We can add the counts of these n-grams to our matrix, so that for each text, we have both the counts of single words, but also longer phrases. Below, depending on the size of texts we were comparing, we run on n-grams of up to size 4.

UMAP

This process leaves us with a giant matrix, with rows being the different texts, columns being the words within the corpus, and each cell being the frequency of that word within that text. Texts that have similar counts of the same words will have similar rows in the table. If we view the table as a representation of a high-dimensional space, then those text would also be near each other in this space. However, visualizing this would be really difficult! We can’t draw a plot in 100-thousand dimensions.
Dimensionality reduction is a technique to convert this high-dimensional data into something more manageable for us. We used a method called UMAP to reduce the dimensionality of our ngram-count matrix so that we could visualize the final result.
Texts that were near each other in the original high-dimensional space (because they have similar rates of the same words) should also be close in their UMAP projections into this new 2-D space. This means that texts that group together in the UMAP space (shown in our plots below), should truly have been similar in the high-dimensional space, meaning they should have similar values in the matrix, and should use similar rates of the same words. Clusters in our plots below should therefore truly represent similar texts!

Limitations:

Using raw counts is not ideal - longer texts will have higher values overall, which can throw off the clustering. Typically, you would normalize the values based on their frequency in the corpus as a whole. tf-idf is a common method; we played around with some custom scoring metrics, but did not include them below.
Natural Language Processing (NLP) techniques can add more nuance to the method. For example, we don’t account for prepositions: "והיה" is counted differently than "היה", while ideally we should lemmatize them and count them as the same word. However, the vast amounts of data should actually compensate for missing on the benefits NLP could bring to the table.
Similarly, we did not remove extremely common words. This makes comparisons of highly-repetitive texts difficult. When we ran our method on amudim in the Talmud, we produced two large clusters, instead of many highly differentiable ones. We believe this is because most amudim share a lot of similar words, which overwhelms their unique ones.
The method is slowed down by the number of texts selected for comparison. The number of features does not affect UMAP’s runtime significantly: a corpus of 200,000 words does not run that much slower than one of 50,000 words. However, a comparison of 40 texts runs extremely quickly, while 900 texts runs over a few minutes, and the 5,350 amudim of the Talmud took very long to run.

Results/Usage

Our code is below, with interactive results at the bottom. We ran some analyses comparing full sfarim, and some on subsections (e.g. prakim of Tanach, amudim of Talmud).
By mousing over different dots, you can see the texts in the comparison. You can also search above each graph to highlight specifics texts within it.
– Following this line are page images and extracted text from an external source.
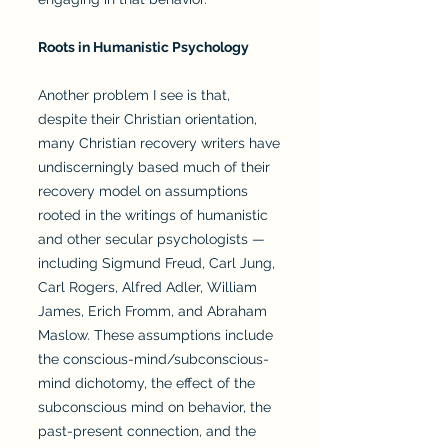
Roots in Humanistic Psychology
Another problem I see is that,
despite their Christian orientation,
many Christian recovery writers have
undiscerningly based much of their
recovery model on assumptions
rooted in the writings of humanistic
and other secular psychologists —
including Sigmund Freud, Carl Jung,
Carl Rogers, Alfred Adler, William
James, Erich Fromm, and Abraham
Maslow. These assumptions include
the conscious-mind/subconscious-
mind dichotomy, the effect of the
subconscious mind on behavior, the
past-present connection, and the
We included some observations with each comparison. Let us know if you find any other interesting connections!

Contact

We can be reached at jhostyk [at] gmail.com and abzaloum [at] gmail.com.
Please reach out with any questions, or suggestions/requests for additional plots!

Our code is available on our github.

Results

All Books of Sefaria

This plot shows every indiividual book of Sefaria.
You can search for sfarim by title in the box below!

Details:
4338 texts.
1923441 unique n-grams of size 1.

Interpretation

This comprehensive plot shows distinct clusters, identifiable by author, topic, or language.

  • For example, all the Targum texts, in Aramaic, are together on the left.
  • Authors whose works are collected into multiple sfarim (e.g. Rashash, Hon Ashir) comprise their own clusters.
  • Almost all of Tanach clusters together (search for Amos). The rishonim who comment upon them, cluster together nearby.
  • The cluster in the middle demonstrates less differentiable texts. Instead of one author who uses unique language, we have texts surrounded by commentaries upon them (e.g. Mishneh Torah broken into sections, with subcommentaries upon them; by searching for "Nazir", we can see the Mishna surrounded by texts on the topic).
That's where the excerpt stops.